(no title)
jvm | 3 years ago
1. Use some sort of instruction tuning to get the thing "good enough" that it gives decent results 75% of the time and the other 25% a human has to take over. 2. Use the actual usage data as training input. Punish bad behaviors and show the model what the human did to solve the problem. 3. Use this training loop to progressively have the model take over a larger % of the time.
…and I think if you can't get (1) good enough to be worth using it's going to be really hard to get the loop going.
huijzer|3 years ago
How does the model know when a human has to take over?
I think most extrapolations of current "AI" capabilities into future capabilities are fun and useful in some ways, but also doomed to fail. It's very easy to miss a tiny detail which may in practice be a fundamental problem.
> Use the actual usage data as training input.
Given that those bigger state-of-the-art models train on terabytes of data, how would you know how much training data to generate to sufficiently change the output?

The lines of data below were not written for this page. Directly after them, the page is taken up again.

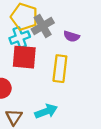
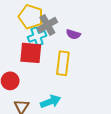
cyan cross: (20, 38) -> (37, 36), moved

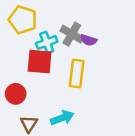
yellow pentagon: (31, 17) -> (23, 20), moved
gray cross: (47, 25) -> (72, 34), moved, turned -30

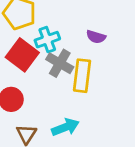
gray cross: (72, 34) -> (60, 63), moved
red square: (40, 62) -> (22, 55), moved, turned 32

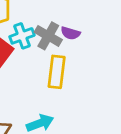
gray cross: (60, 63) -> (48, 36), moved

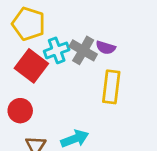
yellow rectangle: (57, 72) -> (111, 87), moved

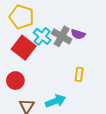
cyan cross: (57, 50) -> (42, 36), turned -30
yellow rectangle: (111, 87) -> (79, 74), moved, size x0.6

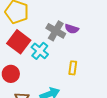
cyan cross: (42, 36) -> (40, 51), moved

My understanding of "AI" is that it's mostly about some very complex models which are capable of solving previously unsolvable problems. However, those problems are always extremely specific. Going the other way of thinking of problems or future possibilities first and then applying "AI" to it is likely to fail.
notahacker|3 years ago
The challenge is when AI has to interpret questions about stuff which can be expressed in syntactically similar ways with very different or precisely opposite meanings so it's very confidently (and plausibly) wrong about stuff like price changes and tax, event timings, refunds etc.
twaw|3 years ago
For example, image generators are watched for NSFW content by a separate AI critic.
svnt|3 years ago
It’s incredibly easy, you ask “did this answer solve your issue?” and add a max_tries.
> … how do you know how much training data to generate …?
You don’t, you keep doing it until the results improve to meet your goals, or they stop short and you switch tactics.
TuringTest|3 years ago
There's no recourse to manual adjustment of system behavior by the user. Research articles should insist on including the user in the loop from the beginning.
svnt|3 years ago
The ones in business use absolutely are.